### REQUIRED ACTION:
All lines from the one containing "Busreisen willkommen" to the end of the data below are to be returned exactly, both ends included, with nothing added.

(EXERCISE INPUTS Opens)

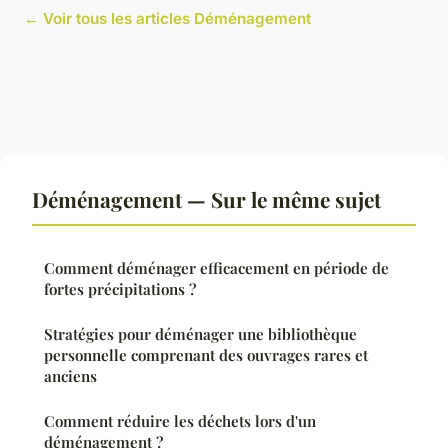
← Voir tous les articles Déménagement
Déménagement — Sur le même sujet
Comment déménager efficacement en période de
fortes précipitations ?
Stratégies pour déménager une bibliothèque
personnelle comprenant des ouvrages rares et
anciens
Comment réduire les déchets lors d'un
déménagement ?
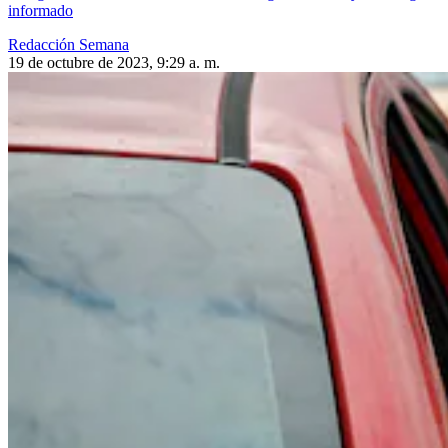
informado
Redacción Semana
19 de octubre de 2023, 9:29 a. m.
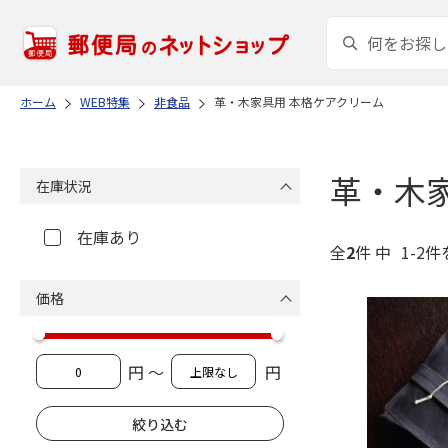
ホーム
WEB特集
非食品
革・木家具用 本格ケアクリーム
革・木
在庫状況
在庫あり
全
2
件 中
1-2件
価格
円 ～
円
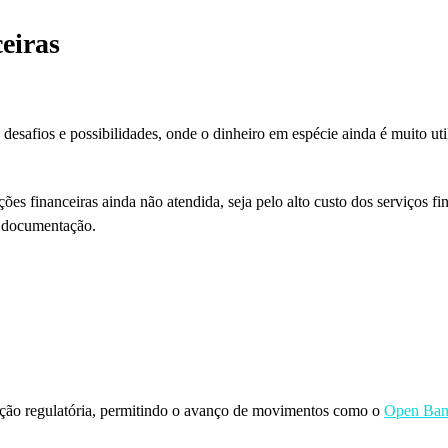
ceiras
 desafios e possibilidades, onde o dinheiro em espécie ainda é muito u
s financeiras ainda não atendida, seja pelo alto custo dos serviços fin
e documentação.
ução regulatória, permitindo o avanço de movimentos como o
Open Ban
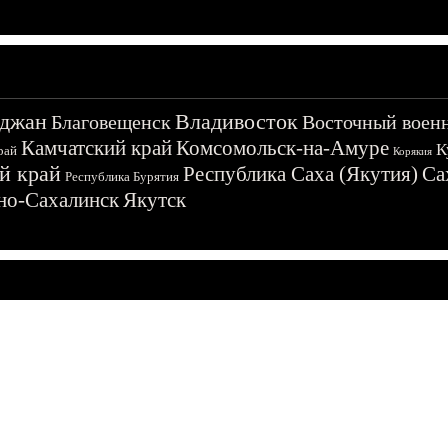
джан
Владивосток
Благовещенск
Восточный воен
Камчатский край
Комсомольск-на-Амуре
К
рай
Корякия
й край
Республика Саха (Якутия)
Са
Республика Бурятия
о-Сахалинск
Якутск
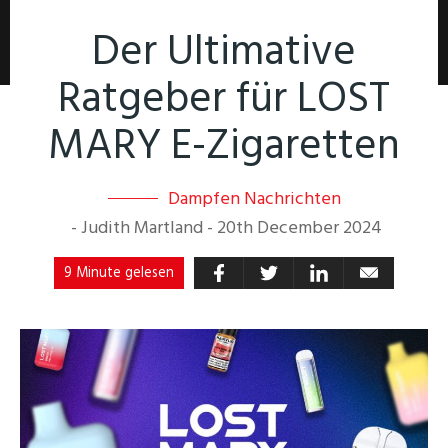
Der Ultimative
Ratgeber für LOST
MARY E-Zigaretten
Dampfen Nachrichten
-
Judith Martland
-
20th December 2024
9 Minute gelesen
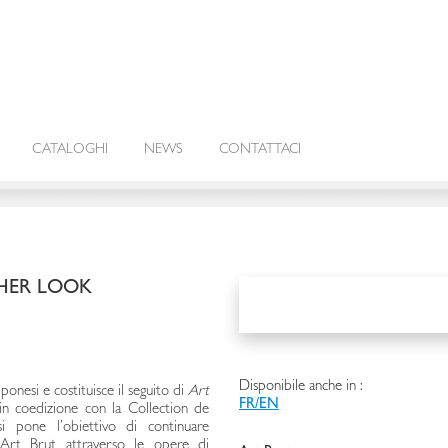
CATALOGHI
NEWS
CONTATTACI
THER LOOK
Disponibile anche in :
pponesi e costituisce il seguito di
Art
FR/EN
n coedizione con la Collection de
si pone l’obiettivo di continuare
i Art Brut attraverso le opere di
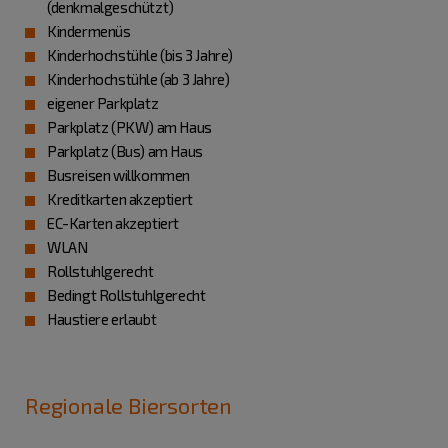
(denkmalgeschützt)
Kindermenüs
Kinderhochstühle (bis 3 Jahre)
Kinderhochstühle (ab 3 Jahre)
eigener Parkplatz
Parkplatz (PKW) am Haus
Parkplatz (Bus) am Haus
Busreisen willkommen
Kreditkarten akzeptiert
EC-Karten akzeptiert
WLAN
Rollstuhlgerecht
Bedingt Rollstuhlgerecht
Haustiere erlaubt
Regionale Biersorten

(EXERCISE INPUTS Closes)

### RESPONSE TO THIS TASK:
Busreisen willkommen
Kreditkarten akzeptiert
EC-Karten akzeptiert
WLAN
Rollstuhlgerecht
Bedingt Rollstuhlgerecht
Haustiere erlaubt
Regionale Biersorten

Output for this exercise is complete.